Dorothea Lasky habla en contra de los libros que se piensan como un proyecto científico, que se hace mucho en artes visuales y en literatura. Cuando uno escribe un libro, hay una parte que es intuitiva, que no se puede controlar. Cuando se intenta controlar demasiado un libro se ve forzado. Al menos para mí no era natural pensar como si estuviera hablando de un proyecto científico, con objetivos generales y específicos. Es algo mucho más libre.

—La idea de los «momentos de descanso» que mencionas hace pensar en formatos quizás más audiovisuales, incluso en discos de música. ¿Responde esto a tu interés por la idea del multiformato, del cruce de disciplinas?

—Justo eso me interesa mucho. Muchas veces preguntan sobre un libro de poesía como si fuera un libro de narrativa, como si se estuviera contando un relato. Y a veces hay uno, pero a veces no, y está bien, porque la poesía permite esa libertad. La gracia es que pasas por varias sensaciones en el libro, no es una planicie, sino que tiene un montón de curvas entremedio.

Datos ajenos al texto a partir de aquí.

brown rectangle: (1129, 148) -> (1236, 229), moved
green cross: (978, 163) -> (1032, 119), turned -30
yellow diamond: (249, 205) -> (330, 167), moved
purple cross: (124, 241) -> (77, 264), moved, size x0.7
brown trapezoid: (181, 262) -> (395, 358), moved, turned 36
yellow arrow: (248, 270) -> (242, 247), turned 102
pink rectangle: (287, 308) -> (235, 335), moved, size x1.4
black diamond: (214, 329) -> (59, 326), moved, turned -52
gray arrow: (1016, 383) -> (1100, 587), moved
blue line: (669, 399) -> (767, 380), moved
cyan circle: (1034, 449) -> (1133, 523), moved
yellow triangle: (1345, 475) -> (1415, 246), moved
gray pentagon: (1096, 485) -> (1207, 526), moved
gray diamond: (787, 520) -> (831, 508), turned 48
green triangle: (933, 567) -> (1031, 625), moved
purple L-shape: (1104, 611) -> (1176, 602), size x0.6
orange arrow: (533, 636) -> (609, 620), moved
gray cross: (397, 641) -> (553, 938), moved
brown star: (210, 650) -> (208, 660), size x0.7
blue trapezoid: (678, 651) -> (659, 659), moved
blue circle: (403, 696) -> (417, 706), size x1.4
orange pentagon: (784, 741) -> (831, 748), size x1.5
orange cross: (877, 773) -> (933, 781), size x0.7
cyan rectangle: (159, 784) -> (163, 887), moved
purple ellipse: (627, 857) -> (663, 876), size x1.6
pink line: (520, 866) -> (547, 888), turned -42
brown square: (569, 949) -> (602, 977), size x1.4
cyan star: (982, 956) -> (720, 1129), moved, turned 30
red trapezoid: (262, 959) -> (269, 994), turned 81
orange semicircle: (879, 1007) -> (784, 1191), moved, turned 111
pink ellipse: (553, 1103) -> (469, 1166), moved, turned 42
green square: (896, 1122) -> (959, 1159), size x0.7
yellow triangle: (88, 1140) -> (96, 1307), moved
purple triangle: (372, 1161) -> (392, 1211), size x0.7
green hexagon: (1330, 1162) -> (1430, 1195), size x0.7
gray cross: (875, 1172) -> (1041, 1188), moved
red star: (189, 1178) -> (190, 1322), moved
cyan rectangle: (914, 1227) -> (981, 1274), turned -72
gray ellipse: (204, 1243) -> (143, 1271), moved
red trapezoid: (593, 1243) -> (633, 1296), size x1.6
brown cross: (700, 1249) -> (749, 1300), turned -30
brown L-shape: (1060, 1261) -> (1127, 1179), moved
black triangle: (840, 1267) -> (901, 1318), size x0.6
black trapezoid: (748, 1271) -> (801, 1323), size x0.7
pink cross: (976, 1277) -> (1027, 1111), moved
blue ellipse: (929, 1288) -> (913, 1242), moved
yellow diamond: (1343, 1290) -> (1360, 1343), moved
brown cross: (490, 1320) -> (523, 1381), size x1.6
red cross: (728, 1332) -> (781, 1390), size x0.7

—Tu exploración en torno a la naturaleza y esta oposición dolor/naturaleza que construyes se siente como un intento de desromantizarla. Por ejemplo, cuando Hablas de desastres, de lo terrible que puede llegar a ser el sur.

—Mi familia me había hablado sobre Hueyusca, de donde son, como un espacio desolado, donde podía pasar cualquier cosa. La violencia, si bien no era una cosa de todos los días, si llegaba a pasar no había nada que la detuviese. Y sí, quería desmitificar la naturaleza y dejar de entenderla sólo como algo bello. Yo, que nací en ciudad, tuve siempre una idea muy idealizada de la naturaleza, pero me parece que el dolor es una cosa suprahumana. También había que salir de esa imagen de la naturaleza relacionada a la mujer y a lo hermoso. La naturaleza también tiene un algo muy salvaje y una autonomía muy fuerte.

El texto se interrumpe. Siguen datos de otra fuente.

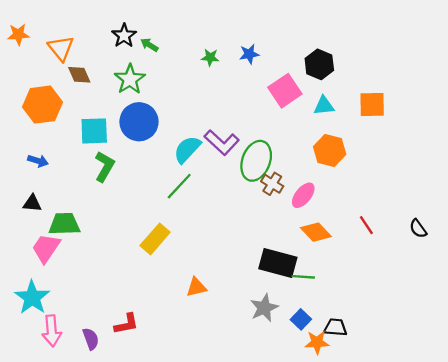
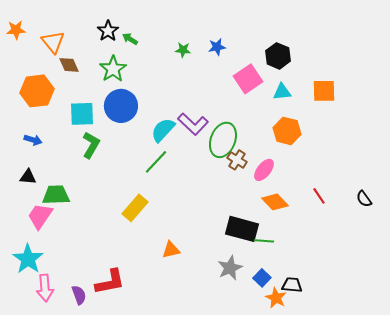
red L-shape: (126, 324) -> (110, 282), size x1.4
orange star: (317, 342) -> (276, 298), turned 30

—Te vas a una residencia en MacDowell Colony, en Estados Unidos, un lugar que parece muy similar al sur de Chile. ¿Fue casual esta búsqueda por la naturaleza?

—La naturaleza es una inquietud mía y estoy trabajando en dos libros que de alguna forma también están cruzados por eso. Uno es una especie de diario de viaje en poemas y otro es sobre la relación entre las plantas domésticas y los seres humanos en el contexto del calentamiento global. Entonces, claro, estar en un lugar con un entorno natural es muy Ad hoc.

—Volviendo al trabajo de la memoria ¿cómo te sentiste explorando tu propia historia?

—Más que conclusiones, lo que pude sacar en limpio fueron formas de conocerme y de conocer a mi familia, pero llega un punto en el que tampoco puedes ahondar tanto. Con eso ficcionalicé un montón. Hay historias que fue interesante conocer para entender la relación con mi familia y mi noción de familia, que últimamente ha cambiado. Al final es un libro supersubjetivo, como tiene que ser, porque la poesía es así y me gusta que no tenga una relación directa con la realidad. Hay algunos poemas que hablan de sueños y son muy irreales. Esas licencias son válidas y necesarias dentro de un trabajo que es ficcional. Creo que hay que entender la poesía como ficción. A la novela no se le pregunta tanto como a la poesía, no se hace ese vínculo tan estrecho entre autor y obra. Pienso que es porque la gente tiende a pensar que un libro de poesía debiese ser real. Hay una relación con lo verosímil que es mucho más cercana con la narrativa.